**Supplied records:**
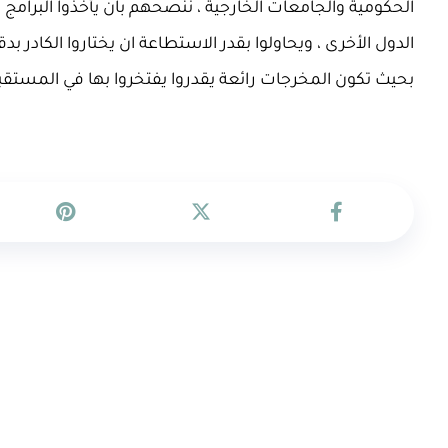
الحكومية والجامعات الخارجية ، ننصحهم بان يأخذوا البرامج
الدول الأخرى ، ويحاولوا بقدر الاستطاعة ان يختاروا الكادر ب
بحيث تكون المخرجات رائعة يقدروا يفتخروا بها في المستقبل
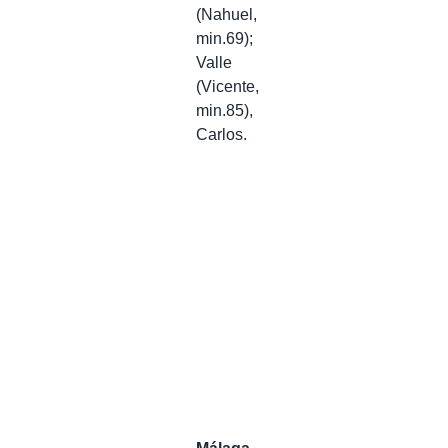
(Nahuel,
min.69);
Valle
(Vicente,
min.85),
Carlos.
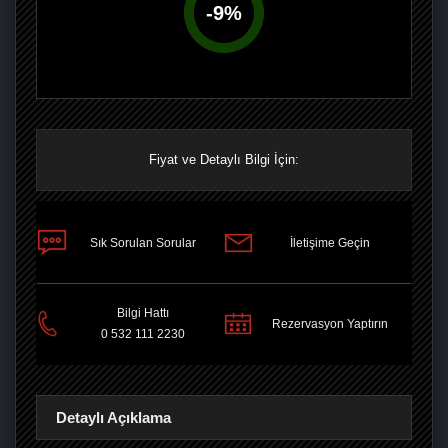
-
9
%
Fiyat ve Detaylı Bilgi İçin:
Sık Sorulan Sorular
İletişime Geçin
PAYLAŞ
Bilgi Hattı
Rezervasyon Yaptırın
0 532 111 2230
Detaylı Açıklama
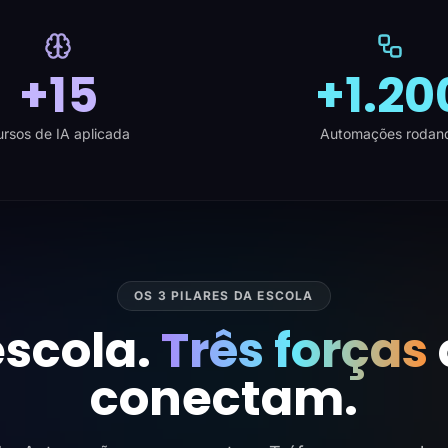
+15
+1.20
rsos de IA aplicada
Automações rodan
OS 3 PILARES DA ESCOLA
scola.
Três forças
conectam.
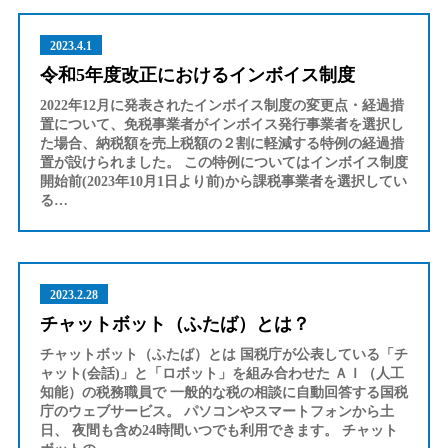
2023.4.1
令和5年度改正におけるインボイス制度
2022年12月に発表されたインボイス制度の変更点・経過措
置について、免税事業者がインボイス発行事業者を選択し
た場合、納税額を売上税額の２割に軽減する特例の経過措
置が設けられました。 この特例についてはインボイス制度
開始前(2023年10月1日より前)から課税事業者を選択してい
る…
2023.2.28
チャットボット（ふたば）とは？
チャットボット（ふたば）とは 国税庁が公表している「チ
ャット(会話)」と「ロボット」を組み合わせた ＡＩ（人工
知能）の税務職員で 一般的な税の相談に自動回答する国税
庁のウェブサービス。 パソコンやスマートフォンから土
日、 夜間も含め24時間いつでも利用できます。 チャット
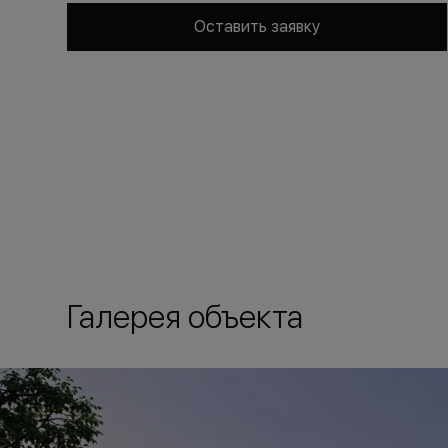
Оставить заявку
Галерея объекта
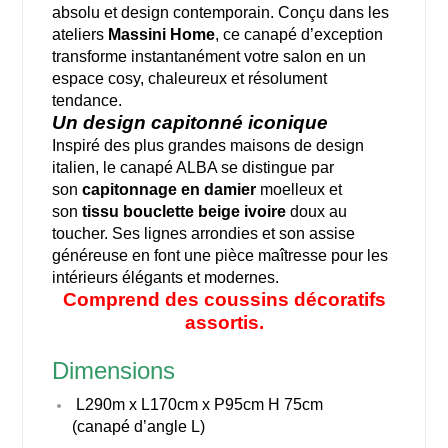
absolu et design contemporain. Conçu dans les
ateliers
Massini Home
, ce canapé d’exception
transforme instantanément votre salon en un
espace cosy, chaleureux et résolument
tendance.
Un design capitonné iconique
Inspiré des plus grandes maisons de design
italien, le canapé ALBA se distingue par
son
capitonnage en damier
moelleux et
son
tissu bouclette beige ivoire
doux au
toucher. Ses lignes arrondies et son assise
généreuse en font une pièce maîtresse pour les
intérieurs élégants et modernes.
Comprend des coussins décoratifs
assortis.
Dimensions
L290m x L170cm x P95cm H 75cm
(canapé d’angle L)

---

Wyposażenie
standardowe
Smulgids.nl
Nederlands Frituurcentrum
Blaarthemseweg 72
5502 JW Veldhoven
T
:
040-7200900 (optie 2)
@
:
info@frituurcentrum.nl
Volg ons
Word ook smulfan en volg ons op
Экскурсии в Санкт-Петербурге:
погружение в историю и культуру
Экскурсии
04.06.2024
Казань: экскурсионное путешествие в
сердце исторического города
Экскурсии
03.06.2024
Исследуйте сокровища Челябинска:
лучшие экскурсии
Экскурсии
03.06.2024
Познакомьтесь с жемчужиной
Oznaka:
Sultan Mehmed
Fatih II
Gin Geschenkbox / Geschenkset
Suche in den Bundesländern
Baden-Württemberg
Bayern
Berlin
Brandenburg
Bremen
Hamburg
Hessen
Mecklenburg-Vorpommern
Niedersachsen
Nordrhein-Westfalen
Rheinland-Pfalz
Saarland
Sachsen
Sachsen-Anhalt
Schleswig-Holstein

**Exercise requirements:** Would you please copy, word for word, everything above from the line containing "standardowe" down to the line containing "Schleswig-Holstein", those two lines included?

**Exercise response:**
standardowe
Smulgids.nl
Nederlands Frituurcentrum
Blaarthemseweg 72
5502 JW Veldhoven
T
:
040-7200900 (optie 2)
@
:
info@frituurcentrum.nl
Volg ons
Word ook smulfan en volg ons op
Экскурсии в Санкт-Петербурге:
погружение в историю и культуру
Экскурсии
04.06.2024
Казань: экскурсионное путешествие в
сердце исторического города
Экскурсии
03.06.2024
Исследуйте сокровища Челябинска:
лучшие экскурсии
Экскурсии
03.06.2024
Познакомьтесь с жемчужиной
Oznaka:
Sultan Mehmed
Fatih II
Gin Geschenkbox / Geschenkset
Suche in den Bundesländern
Baden-Württemberg
Bayern
Berlin
Brandenburg
Bremen
Hamburg
Hessen
Mecklenburg-Vorpommern
Niedersachsen
Nordrhein-Westfalen
Rheinland-Pfalz
Saarland
Sachsen
Sachsen-Anhalt
Schleswig-Holstein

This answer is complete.